June, 2020

Ninth Circuit: Fourth Amendment Violated
Where Primary Purpose of
Officer Assistance in Execution of
Administrative Ordinance Inspection
Warrant Was to Gather Evidence

After defendant’s neighbors notified authorities regarding suspected ordinance violations occurring on defendant’s property, authorities were successful in obtaining an administrative ordinance inspection warrant that included the assistance of deputies in the execution of the warrant, waiver of the 24-hour advance notice requirement, and permission to forcibly enter the yard areas and dwelling. Defendant was arrested during the execution of the warrant, a criminal search warrant was obtained, and defendant was charged with gun offenses. The Ninth Circuit affirmed the district court’s grant of defendant’s motion to suppress holding that the execution of the administrative warrant violated the Fourth Amendment because the primary purpose in executing the warrant was to gather evidence in support of a criminal investigation. The investigatory motive plainly increased the intrusion on the homeowner’s privacy interests where but for the criminal investigatory motive the homeowner would not have been arrested before commencement of the search, the deputies’ protective sweep would not have lasted 15 to 20 minutes or longer, and the administrative warrant would have been executed with no more than one deputy, rather than nine armed deputies. United States v. Grey, ___ F.3d ___ (CA 9, 05-27-2020, WL 2745322).

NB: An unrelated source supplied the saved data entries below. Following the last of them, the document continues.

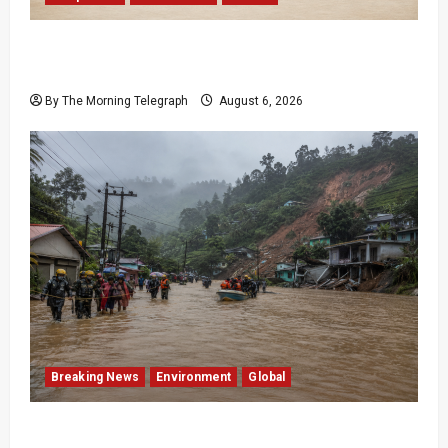
Provincial Council Elections: India Presses Sri
Lanka
By The Morning Telegraph
August 6, 2026
Breaking News
Environment
Global
Eight Dead as Severe Weather Affects Over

Tenth Circuit: Government Was
Collaterally Estopped to
Relitigate Suppression Motion and
Change-in-Law Exception Did Not Apply

After defendant was charged with possession of child pornography, his motion to suppress was granted on the ground that the warrant was void ab initio for authorizing a search of property outside the magistrate judge’s jurisdiction. The government appealed the suppression order but withdrew its appeal without filing a brief. Later, in a case involving a defendant in a different state, the Tenth Circuit reversed an order suppressing child-pornography evidence obtained in reliance on the same FBI search warrant at issue in this case. The government re-indicted defendant, and the Tenth Circuit held that the government was collaterally estopped from relitigating defendant’s suppression motion, even though the district court dismissed the first indictment against defendant without prejudice before jeopardy attached, where the district court had granted defendant’s motion to suppress after full briefing and argument by the parties in the first prosecution and the government appealed the district court’s ruling but chose to dismiss its appeal without briefing. The change-in-law exception to collateral estoppel did not apply where the case involving the other defendant did not change any governing legal principle but merely applied long-established ones. United States v. Arterbury, ___ F.3d ___ (CA 10, 06-09-2020, WL 3058078).